4

For Gene, the wedding had an unreal quality, as though she had not really lived it, but had dreamed it, or read it in a book: her mother disapproving of Jack; Charley Long being a good sport and wishing her happiness; walking down the aisle of blue ribbon on her Uncle Alvin’s arm, with Mary Ellen playing the wedding march on the piano; so many people watching whom she knew only slightly or not at all. Seeing Jack and Arch Huber waiting before the minister, she had a moment of cold, knotted terror, and she had thought she could not go through with it.

And Jack had been strange that day. He had seemed shaken and unsure of himself. His face was pale under his tan as they drove up the coast to Del Mar.

He drove silently and she watched his hands, which were clenched tightly on the wheel. He still did not speak when he had parked the Mercury in the lot in front of the hotel and carried their bags in under the porte cochere. Gene waited at the elevator while he signed the register and received a key with a red, numbered tag on it, and they rode up in the elevator with the bellhop. In their room Jack tipped the boy and stood facing the door after he had gone.

Gene went over and put her arms around him. “What’s the matter, darling?”

“Nothing,” he said seriously, running his hand over her hair. “I guess I was just thinking I was pretty lucky.” He put his arm around her waist and they walked slowly across to the window.

The room was large and square, with ugly wallpaper and a huge bed that jutted without subtlety from the inside wall. There was a bureau, a closet with a mirror in the door and another door that led into the bathroom, and the window looked out over the lawn and the gardens and the tennis courts to the ocean that was darkening in the early evening, with a lace of surf flickering along the white beach. A long, stilt-legged pier ran out into the water. The piles made flecks of white against the heavy blue of the ocean, and the sun, like half an orange, was crouched on the horizon. Gene felt Jack’s hand move up and press her shoulder against his arm.

“Hungry?” he asked.

She smiled and shook her head. “I’ve got to unpack.”

“I guess I’ll take a walk. Do you mind, Gene?”

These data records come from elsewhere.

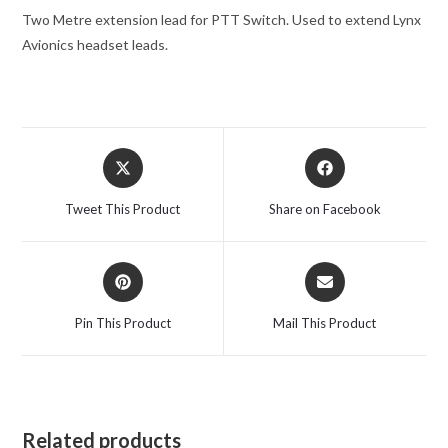
Two Metre extension lead for PTT Switch.
Used to extend Lynx
Avionics headset leads.
Opens
Opens
in
in
a
a
Tweet This Product
Share on Facebook
new
new
window
window
Opens
Opens
in
in
a
a
Pin This Product
Mail This Product
new
new
window
window
Related products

She shook her head. “Don’t be long.” She stayed at the window as he turned and left the room.

After a moment she saw him come out on the terrace below her and stride down the path across the lawn and past the tennis courts. He took long steps, his arms and shoulders swinging. She lost him where the hotel gardens fell away to the road, but leaning forward with her hands on the windowsill, she finally caught sight of him again, standing on the boardwalk by the fence that bordered the beach.

He was standing with his elbows resting on the top of the fence, staring out at the ocean. The sun had sunk to a reflected gold line on the water that pointed toward him, and Gene watched until the color was gone. Then she turned and began to unpack the bags, fingering Jack’s unfamiliar belongings as she laid them in the drawers or hung them in the closet.

After she had combed her hair and retouched her mouth she went to the window again. A breath of cold air came in on her face and the beach was dim in the twilight, but she could still see the dark shape that was Jack. She saw him strike a match and light a cigarette, and then he slowly walked toward the hotel. She waved as he came up the path to the terrace, but he didn’t see her.